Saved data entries
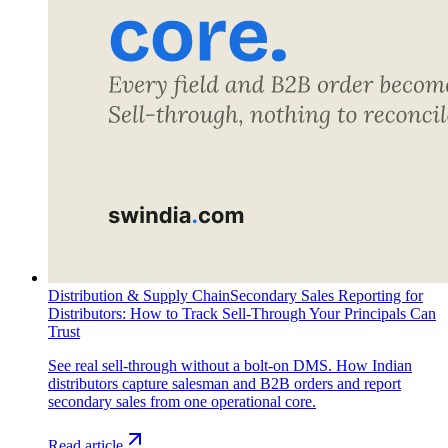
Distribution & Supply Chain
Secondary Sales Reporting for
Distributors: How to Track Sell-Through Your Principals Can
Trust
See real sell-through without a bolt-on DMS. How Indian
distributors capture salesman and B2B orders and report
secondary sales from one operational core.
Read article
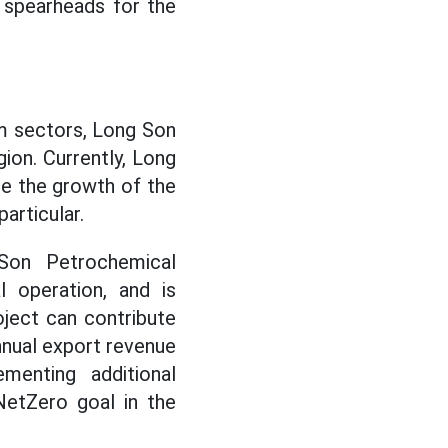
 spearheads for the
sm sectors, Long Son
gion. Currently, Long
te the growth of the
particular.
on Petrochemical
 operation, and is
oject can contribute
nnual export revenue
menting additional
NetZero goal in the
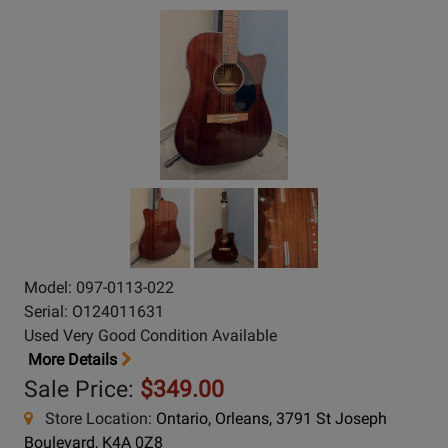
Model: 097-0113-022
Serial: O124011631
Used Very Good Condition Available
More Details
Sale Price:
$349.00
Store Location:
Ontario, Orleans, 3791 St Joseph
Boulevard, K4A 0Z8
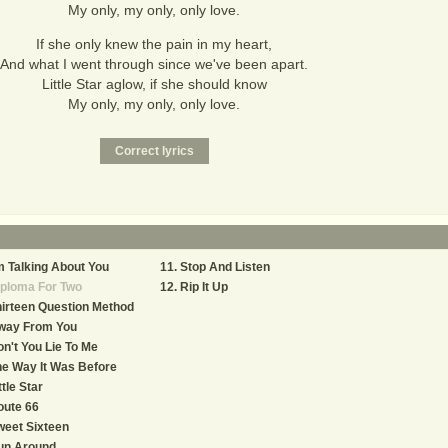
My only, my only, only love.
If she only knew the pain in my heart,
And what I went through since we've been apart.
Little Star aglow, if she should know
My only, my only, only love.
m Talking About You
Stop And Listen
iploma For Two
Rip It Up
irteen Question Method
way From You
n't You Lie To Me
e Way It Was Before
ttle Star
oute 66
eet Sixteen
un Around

...

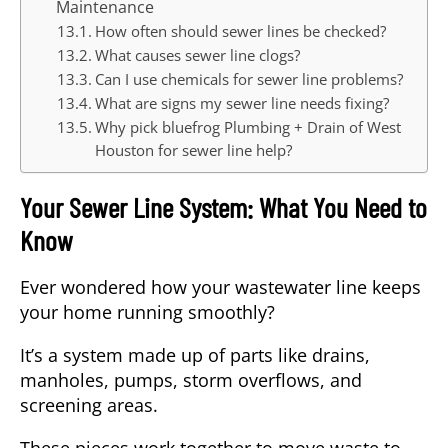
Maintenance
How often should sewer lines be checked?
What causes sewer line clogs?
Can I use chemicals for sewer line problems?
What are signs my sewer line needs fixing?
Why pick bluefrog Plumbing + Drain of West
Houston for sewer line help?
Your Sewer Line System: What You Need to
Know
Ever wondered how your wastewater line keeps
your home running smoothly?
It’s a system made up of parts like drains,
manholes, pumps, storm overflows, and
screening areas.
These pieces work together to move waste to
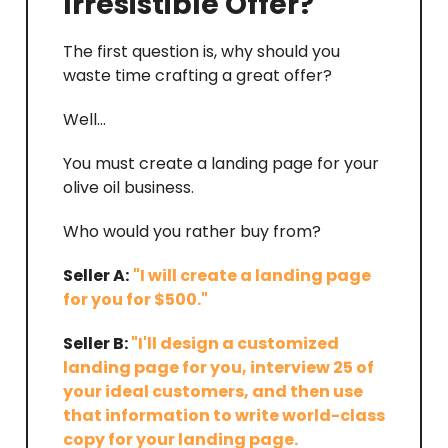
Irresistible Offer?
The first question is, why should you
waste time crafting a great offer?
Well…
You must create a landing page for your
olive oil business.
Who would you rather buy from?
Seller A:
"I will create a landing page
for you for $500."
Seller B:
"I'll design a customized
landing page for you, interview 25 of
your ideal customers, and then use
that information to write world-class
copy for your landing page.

==

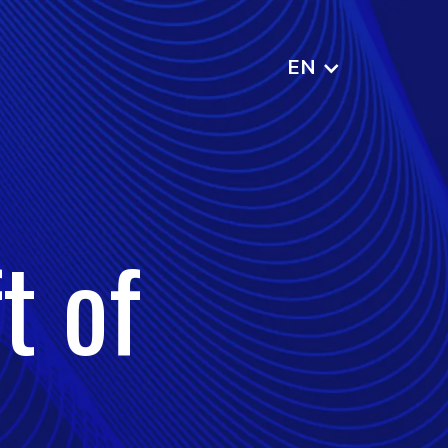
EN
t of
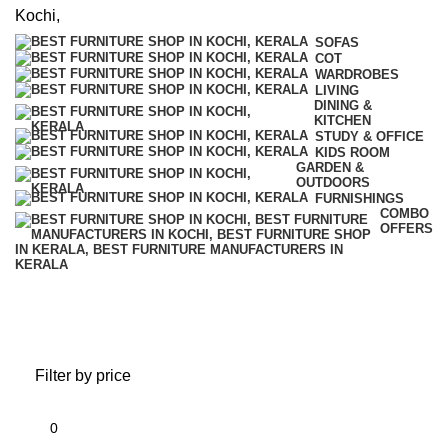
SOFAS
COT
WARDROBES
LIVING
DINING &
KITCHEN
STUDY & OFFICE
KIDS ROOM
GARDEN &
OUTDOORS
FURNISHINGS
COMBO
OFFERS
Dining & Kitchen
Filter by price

Task details -> Out of the entries, report each line that contains the word "Long".

Reply to the task ->
sm sectors, Long Son
gion. Currently, Long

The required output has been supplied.